David’s article as prepared for the Duluth News Tribune for the article which ran on 6/10/2015:
Box wines vs. Bottle wines – Blind taste test
Recently I taught a wine class to a mixed group of both seasoned and amateur wine aficionados. The theme of the class was wine for camping, specifically box wines. Normally in a wine class we sample the wine and I give a brief lecture about the wine, grape, flavors, etc., before going onto the next taste. For this class I decided it would be fun if we did a blind taste test. I wanted to see if people could taste a quality difference between a boxed wine and a similarity price bottled wine.
I chose one white and two red versions. I chose the most expensive box wines available at Cash Wise and in a very unscientific way I decided that half the amount spent on the box wine would be my baseline for choosing the same variety in a bottled wine. I had the class use a 100 point scoring system that I developed based on a hybrid of the Robert Parker and Wine Spectator 100 point scale. This system was also proofed by a Master of Wine for accuracy and relevance. The students didn’t know which wine was bottle and which was box and they also were not privy to the price information.
Here are my tasting notes and scores:
Blind taste test #1 – Sterling Vineyards Pinot Grigio. Pale yellow, not very aromatic, dry, with crisp acidity, well balanced and medium long finish. Scored 86 points and cost $12.97 for the bottle.
Jewel Box Pinot Grigio. Very dark yellow, aroma of pineapple, a sweeter wine with noticeable sugar. The sugar made the wine taste thick in the mouth and that overwhelmed the acidity making the wine feel sticky. This was a clear indication of an imbalance plus the wine tasted watery. Scored 77 points and cost $24.89 for the box.

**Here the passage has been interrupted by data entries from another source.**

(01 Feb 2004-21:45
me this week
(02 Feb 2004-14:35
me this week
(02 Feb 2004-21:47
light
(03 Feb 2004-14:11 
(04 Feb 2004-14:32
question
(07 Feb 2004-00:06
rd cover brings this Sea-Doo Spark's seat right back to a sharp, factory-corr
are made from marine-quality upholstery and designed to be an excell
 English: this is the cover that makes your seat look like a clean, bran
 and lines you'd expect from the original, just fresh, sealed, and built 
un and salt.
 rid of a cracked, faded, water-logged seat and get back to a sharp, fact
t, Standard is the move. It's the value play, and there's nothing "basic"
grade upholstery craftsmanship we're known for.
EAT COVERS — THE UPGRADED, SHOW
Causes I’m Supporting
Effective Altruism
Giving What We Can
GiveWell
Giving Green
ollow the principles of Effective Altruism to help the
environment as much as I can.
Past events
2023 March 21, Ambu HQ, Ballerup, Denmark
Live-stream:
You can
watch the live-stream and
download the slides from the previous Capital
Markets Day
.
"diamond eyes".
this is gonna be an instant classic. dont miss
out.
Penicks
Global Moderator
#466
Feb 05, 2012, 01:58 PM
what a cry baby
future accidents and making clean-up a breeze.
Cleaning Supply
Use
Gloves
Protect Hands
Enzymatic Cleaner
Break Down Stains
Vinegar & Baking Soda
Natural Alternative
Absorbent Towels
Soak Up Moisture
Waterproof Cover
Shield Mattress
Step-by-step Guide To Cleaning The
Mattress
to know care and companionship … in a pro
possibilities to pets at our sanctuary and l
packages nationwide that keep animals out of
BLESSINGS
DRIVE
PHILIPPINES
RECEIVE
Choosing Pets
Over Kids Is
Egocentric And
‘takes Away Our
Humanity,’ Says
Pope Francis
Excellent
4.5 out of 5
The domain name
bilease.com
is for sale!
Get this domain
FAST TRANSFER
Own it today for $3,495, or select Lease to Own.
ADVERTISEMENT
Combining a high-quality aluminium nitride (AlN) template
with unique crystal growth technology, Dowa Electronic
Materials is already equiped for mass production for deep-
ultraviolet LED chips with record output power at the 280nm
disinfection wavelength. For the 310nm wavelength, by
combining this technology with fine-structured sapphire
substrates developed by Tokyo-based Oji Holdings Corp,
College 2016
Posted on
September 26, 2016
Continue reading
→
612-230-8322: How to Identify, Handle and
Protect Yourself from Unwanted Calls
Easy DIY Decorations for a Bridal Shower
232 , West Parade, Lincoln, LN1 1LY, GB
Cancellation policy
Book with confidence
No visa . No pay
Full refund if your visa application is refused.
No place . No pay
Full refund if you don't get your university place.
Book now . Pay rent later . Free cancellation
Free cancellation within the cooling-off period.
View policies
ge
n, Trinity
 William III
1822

Blind taste test #2 – Handcrafted Vineyards Red Blend. Berries and jammy fruit aroma, sweet, full-bodied with good acidity making the wine smooth with soft tannins and a nice balance. Scored 86 points and cost $11.89 for the bottle.
Bota Box Red. Deep red color with no noticeable aroma. Dry, with medium full-body, slight alcohol burn in the throat, no noticeable flavors. Scored 77 points and cost $22.99 for the box.
Blind taste test #3 – Altos Malbec. Purplish black color with an awful aroma of burnt coffee, wet soil and barnyard (truly disgusting smell). Dry with a medium full body, average acidity, fair balance, some interesting new aromas in the mouth and a medium finish (it tasted better than it smelled). Scored 79 points and cost $11.49 for the bottle.
Vin Vault Malbec. Deep purple, nice aromas of green pepper, cedar and wet pine forest. The wine was overly sweet, making it flabby, completely unbalanced and bland with a very short watery finish. Extremely disappointing. One taster’s comment was, “All show, no show up.” Scored 69 points and cost $21.89
As you can see from my notes the box wines scored lower than the bottles. You might think that this is because of my sophisticated palate, but when we compared scores in class we found that most people scored on a similar scale with similar results. Also the majority of people were able correctly identify the box wine vs. the bottle wine with about ¾ of the class guessing correctly.
Box wines market themselves as convenient and economizing. A typical box wine contains 3 liters of wine and sells for around $22. Three liters is equivalent to four bottles of wine. This make the price per bottle around $5.50. But as my notes show they all scored lower than the bottles at $11 – $13. Maybe I should have selected $5 wines to compare to the box wines, and it could be that box wine is really just $5 bottle wine dressed up in a cardboard box.